It’s about time!

I’ve been saying for years that Jim Hendry was not the right person to be making decisions for the Chicago Cubs. Three division titles notwithstanding, the bar has been raised higher than that, and Jim Hendry’s handiwork seems as far away from clearing that bar as it ever has been. I’m practically giddy at the news that he’s out as the Cubs’ GM. And one unsourced tweet does count as news, when it’s the news that you’ve been waiting for.

Besides all of the Milton Bradley and Kosuke Fukudome moves, and the Jim Thome non-move I wrote about this morning, there were two things that sealed Jim Hendry’s fate, in my mind. The first is that the 100-year mark in the championship drought was reached. That’s why dollar stores exist, or gas that’s $3.49 a gallon is more popular than gas that’s $3.50 a gallon. Once that threshhold is crossed, people start thinking in different ways. Winning in year 99 or even year 100 would have been OK, but the difference between 103 years and 135 years is actually less than the difference between 103 years and 99 years. It’s all in people’s heads, mine included.
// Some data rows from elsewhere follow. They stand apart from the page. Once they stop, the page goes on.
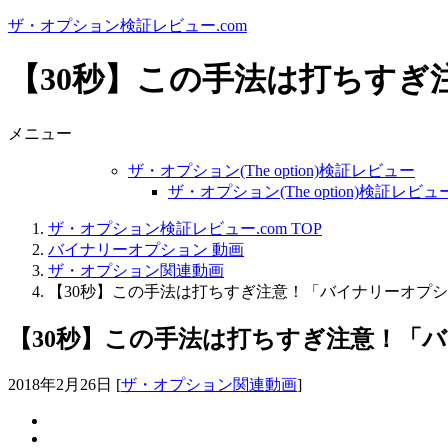
ザ・オプション検証レビュー.com
【30秒】この手法は打ちす
メニュー
ザ・オプション(The option)検証レビュー
ザ・オプション(The option)検証レ
ザ・オプション検証レビュー.com TOP
バイナリーオプション 動画
ザ・オプション関連動画
【30秒】この手法は打ちすぎ注意！「バイナリーオプ
【30秒】この手法は打ちすぎ注意！「
2018年2月26日
[
ザ・オプション関連動画
]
And secondly, 2005 changed everything on both sides of town. As long as the White Sox didn’t have a World Series title in anyone’s memory, the Cubs’ lack of one was more tolerable. The Red Sox were the same, but on a different level, since I don’t have to see “Red Sox World Champions” gear as I walk around town. I don’t have Red Sox fans living in my neighborhood, so far as I know. And every season that has passed since then, my own sense of coveting the goofy-looking trophy above, and the bragging rights that go with it, has gotten stronger and stronger. And today those feelings swept Jim Hendry away.

I have no personal ill feelings toward the man, and I hope he’s happy with whatever comes next in life. But I’m absolutely glad that this era is behind us Cubs fans now.